Una primera clave de la verdad que transmite El lado luminoso... está en sus personajes. Que no parecen personajes, sino gente con vida propia. Uno tarda en entender qué pasa con ellos y, por suerte, nunca termina de hacerlo. Son contradictorios, ligeramente salvajes, nunca definidos “del todo” (esa nefasta ilusión del mainstream hollywoodense). El personaje de De Niro, por ejemplo, no es un cuadro clínico sino un tipo con obsesiones, potencialmente violento y con problemas para entender a su hijo. Pero también un buen tipo, que llegado el caso puede funcionar como el padre que le dice al hijo lo que el hijo está necesitando oír. Tiffany es uno de los seres más bruscos e intempestivos que se hayan visto en mucho tiempo. Pero a la vez es una viuda demasiado joven, una chica quebrada, alguien que quiere encontrar cuál es la suya.
Una segunda clave está en los ambientes. Como sucedía en la previa El ganador (clara hermana de ésta), El lado luminoso... transcurre en un barrio que en algún sentido parece “haberse quedado en los ‘70”. Algo de eso hay: en la entrevista que publicó ayer Página/12, Russell confiesa que sus mayores fuentes de inspiración fueron los clásicos de Coppola y Scorsese. La puesta en escena de Russell es tan rústica y primaria, tan poco florida como los propios ambientes y personajes. Que el realizador, basado en este caso en una novela, haga un voto por los lazos familiares, barriales y comunitarios no quiere decir que caiga en el esquematismo de ver en ello un paraíso: toda armonía parece en riesgo de quebrarse, todo el tiempo. A veces sucede. En medio de esa fiesta comunitaria que es ir en grupo a ver al equipo favorito, un sector de la hinchada recibe a otro con desagradables insultos racistas: odios que la aparente unidad fermenta.

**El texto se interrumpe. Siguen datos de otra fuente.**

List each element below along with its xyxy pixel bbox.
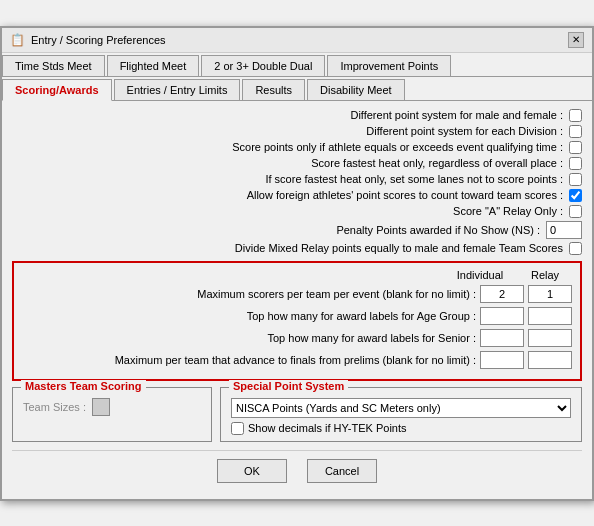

La escena del baile es, por su carga de sentido y su sentido del humor implícito (cuando Lawrence se lanza en grand jeté sobre Cooper, da la sensación de que va a aplastarlo), sencillamente extraordinaria. El número empieza con “My chérie amour”, que es el tema que a él lo pone en modo bipolar, y de allí en más se entrega a un pastiche nada académico, haciéndoles lugar tanto a The White Stripes como a Dave Brubeck. Al jurado no le gusta nada. Al espectador sí (a este espectador, al menos), por la gracia, coraje e intensidad con que ambos bailarines se tiran a la pileta. Lo mismo sucede con la película, joya bruta, académicamente reprobable.